By Jeanette560 posted 18-02-2020 21:28

  


Over forty years ago, the Innisfail State High School Grade 12 class Student Council came up with the idea to plant a rainforest revegetation plot in the school grounds. In subsequent years, encouraged by a young biology teacher, the plot was maintained and increased.

Then in 2006 came Category 5 Cyclone Larry, with severe damage to trees throughout the area. Within school grounds, the powers-that-be decided trees were a hazard and many other schoolyards around our area were denuded, as trees which had survived the elements succumbed to chainsaws. After being contacted by the biology teacher, the high school principal stared down the tree-felling contractors and made sure that the trees lived on. The trees became a symbol of community recovery when the Backyard Blitz TV programme came to town in the cyclone aftermath. Aided by volunteers from the community, their team constructed boardwalks, an outdoor stage, a wetland pond, an outdoor classroom and nesting boxes.

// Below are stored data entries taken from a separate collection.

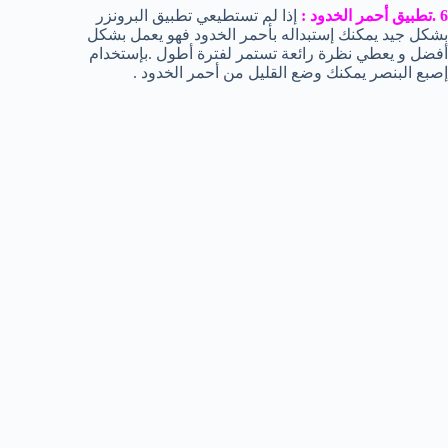
6 .تطبيق أحمر الخدود :
إذا لم تستطيعي تطبيق البرونزر
بشكل جيد يمكنك إستبداله بأحمر الخدود فهو يعمل بشكل
أفضل و يعطي نظرة رائعة تستمر لفترة أطول .بإستخدام
إصبع البنصر يمكنك وضع القليل من أحمر الخدود .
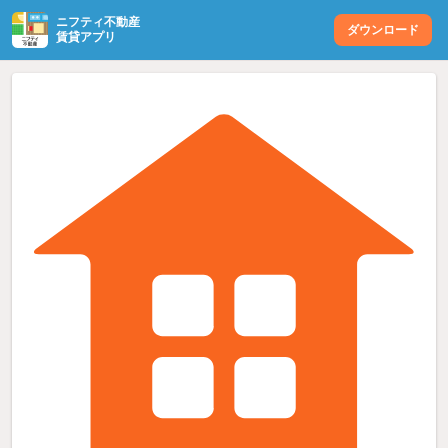
ニフティ不動産
ダウンロード
賃貸アプリ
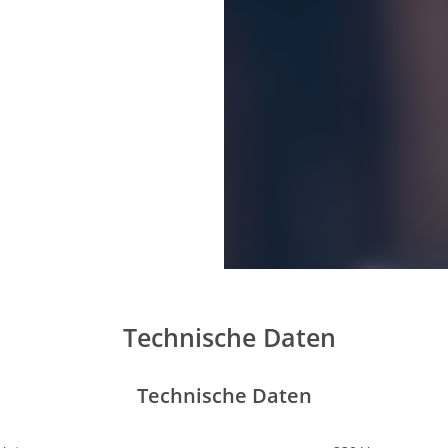
Technische Daten
Technische Daten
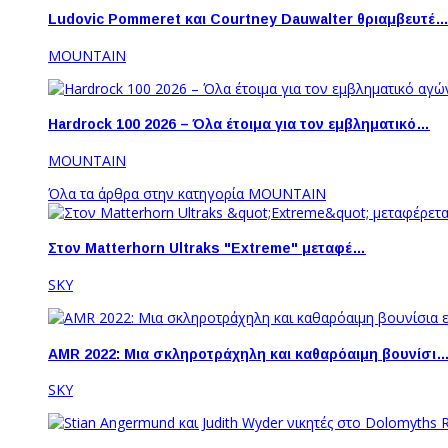
Ludovic Pommeret και Courtney Dauwalter θριαμβευτέ
MOUNTAIN
Hardrock 100 2026 – Όλα έτοιμα για τον εμβληματικό…
MOUNTAIN
Όλα τα άρθρα στην κατηγορία MOUNTAIN
Στον Matterhorn Ultraks "Extreme" μεταφέ…
SKY
AMR 2022: Μια σκληροτράχηλη και καθαρόαιμη βουνίσι
SKY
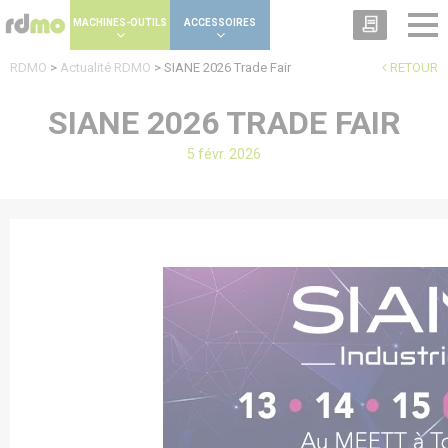
Panneau de gestion des cookies
MACHINES-OUTILS
ACCESSOIRES
RDMO
>
Actualité RDMO
>
SIANE 2026 Trade Fair
RETOUR
SIANE 2026 TRADE FAIR
5 févr. 2026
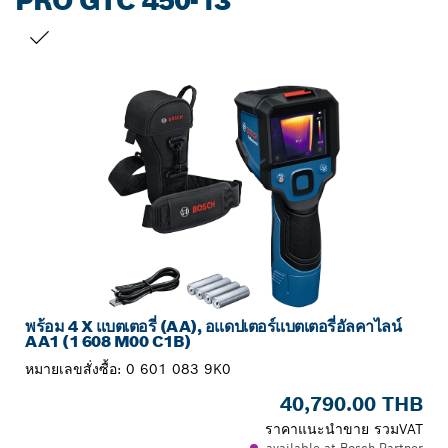
PRO GTC 450-13
สิ่งที่คุณเลือก
พร้อม 4 X แบตเตอรี่ (AA), อแดปเตอร์แบตเตอรี่อัลคาไลน์
AA1 (1 608 M00 C1B)
หมายเลขสั่งซื้อ:
0 601 083 9K0
40,790.00 THB
ราคาแนะนำขาย รวมVAT
available at Bosch Partner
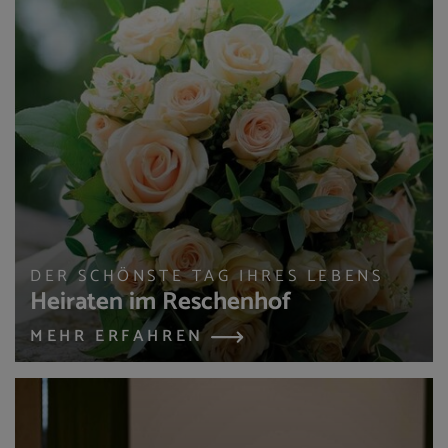
DER SCHÖNSTE TAG IHRES LEBENS
Heiraten im Reschenhof
MEHR ERFAHREN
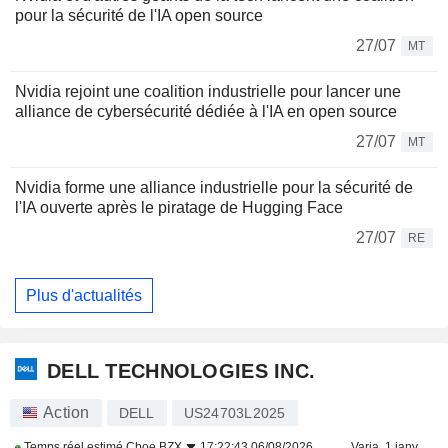
pour la sécurité de l'IA open source
27/07
MT
Nvidia rejoint une coalition industrielle pour lancer une
alliance de cybersécurité dédiée à l'IA en open source
27/07
MT
Nvidia forme une alliance industrielle pour la sécurité de
l'IA ouverte après le piratage de Hugging Face
27/07
RE
Plus d'actualités
DELL TECHNOLOGIES INC.
Action
DELL
US24703L2025
Temps réel estimé
Cboe BZX
17:22:43 06/08/2026
Varia. 1 janv.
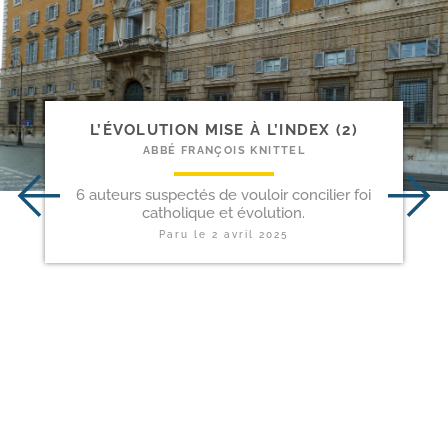
L’ÉVOLUTION MISE À L’INDEX (2)
ABBÉ FRANÇOIS KNITTEL
6 auteurs suspectés de vouloir concilier foi
catholique et évolution.
Paru le
2 avril 2025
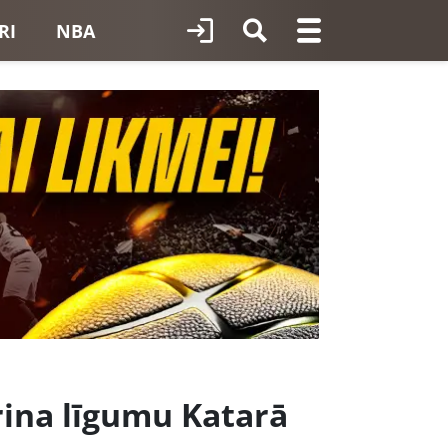
RI
NBA
rina līgumu Katarā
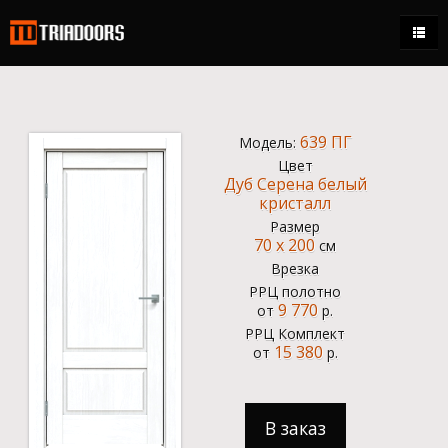
Каталог
Магазины
639 ПГ
Модель:
Стать дилером
Цвет
Дуб Серена белый
Контакты
кристалл
Размер
70 x 200
+7 (495) 150-95-21
см
ежедневно 9:00 - 18:00
Врезка
РРЦ полотно
0.00 р.
9 770
от
р.
РРЦ Комплект
Кабинет
15 380
от
р.
В заказ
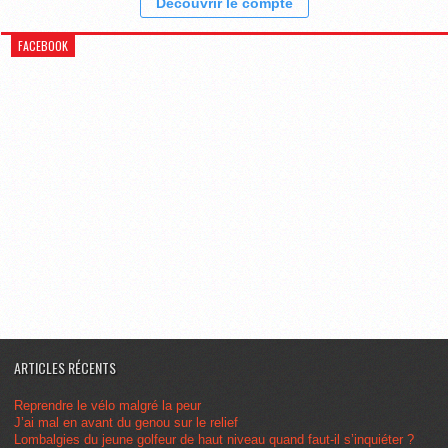
Découvrir le compte
FACEBOOK
ARTICLES RÉCENTS
Reprendre le vélo malgré la peur
J’ai mal en avant du genou sur le relief
Lombalgies du jeune golfeur de haut niveau quand faut-il s’inquiéter ?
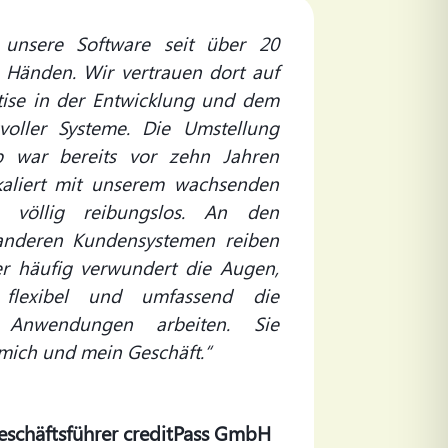
t unsere Software seit über 20
n Händen. Wir vertrauen dort auf
ise in der Entwicklung und dem
voller Systeme. Die Umstellung
b war bereits vor zehn Jahren
kaliert mit unserem wachsenden
m völlig reibungslos. An den
 anderen Kundensystemen reiben
er häufig verwundert die Augen,
, flexibel und umfassend die
d Anwendungen arbeiten. Sie
ich und mein Geschäft.
“
eschäftsführer creditPass GmbH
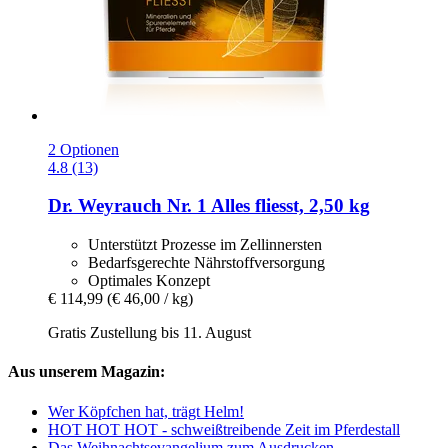
2 Optionen
4.8 (13)
Dr. Weyrauch
Nr. 1 Alles fliesst, 2,50 kg
Unterstützt Prozesse im Zellinnersten
Bedarfsgerechte Nährstoffversorgung
Optimales Konzept
€ 114,99
(€ 46,00 / kg)
Gratis Zustellung bis 11. August
Aus unserem Magazin:
Wer Köpfchen hat, trägt Helm!
HOT HOT HOT - schweißtreibende Zeit im Pferdestall
Das Weihnachtsevangelium zum Ausdrucken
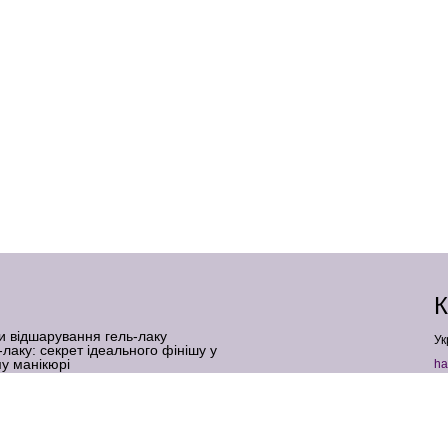
К
и відшарування гель-лаку
Ук
-лаку: секрет ідеального фінішу у
у манікюрі
ha
 верхні форми: що це таке і для кого
+
ь-лаку для нігтів: коли шкода реальна, а
кюрі: професійний секрет бездоганної
Ф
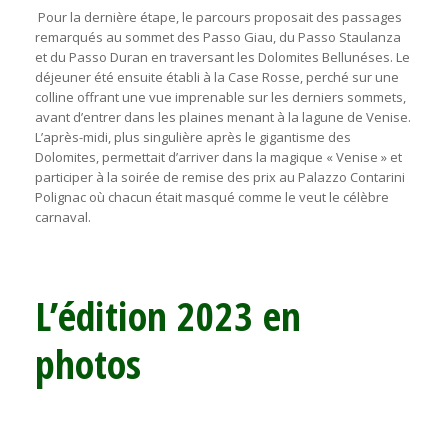
Pour la dernière étape, le parcours proposait des passages
remarqués au sommet des Passo Giau, du Passo Staulanza
et du Passo Duran en traversant les Dolomites Bellunéses. Le
déjeuner été ensuite établi à la Case Rosse, perché sur une
colline offrant une vue imprenable sur les derniers sommets,
avant d’entrer dans les plaines menant à la lagune de Venise.
L’après-midi, plus singulière après le gigantisme des
Dolomites, permettait d’arriver dans la magique « Venise » et
participer à la soirée de remise des prix au Palazzo Contarini
Polignac où chacun était masqué comme le veut le célèbre
carnaval.
L’édition 2023 en
photos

In 2011, the trees survived another Category 5, Cyclone Yasi, but sadly the school did not, and the reconstruction was done on another site. With the old school site (and the trees!) up for sale to a developer, the community came to the rescue again. After much negotiation, the Johnstone Region Landcare Group and Johnstone River Catchment Management Association became joint lessees of the tree plot and an adjacent demountable building. The state government agreed to transfer that section of the site to the local Council instead of to the developer, with the Council agreeing to the arrangement on the condition that maintenance was the responsibility of the volunteer groups.

Maintenance over the years has variously been done by volunteers from the Society for Growing Australian Plants, Work for the Dole participants under programmes run by Landcare, and by Landcare volunteers. We have been delighted that some of our Work for the Dole people have chosen to keep coming though they are no longer required to do so, and now are part of our regular volunteer group.

As well as maintenance, the volunteers germinate and pot out rainforest seedlings, so the site now has a substantial rainforest nursery, providing trees for revegetation projects at a very modest cost. Thousands of trees from the nursery have recently been used in the Wet Tropics Major Integrated Project.

The site has for several years been visited regularly by groups from child care centres and a kindergarten. This year its use in education is being extended as a "Nature Play" based independent school has been established nearby and will use the site in their educational programme. It is currently the base for an education programme aimed at recent school leavers funded by the state government, Ready for Work.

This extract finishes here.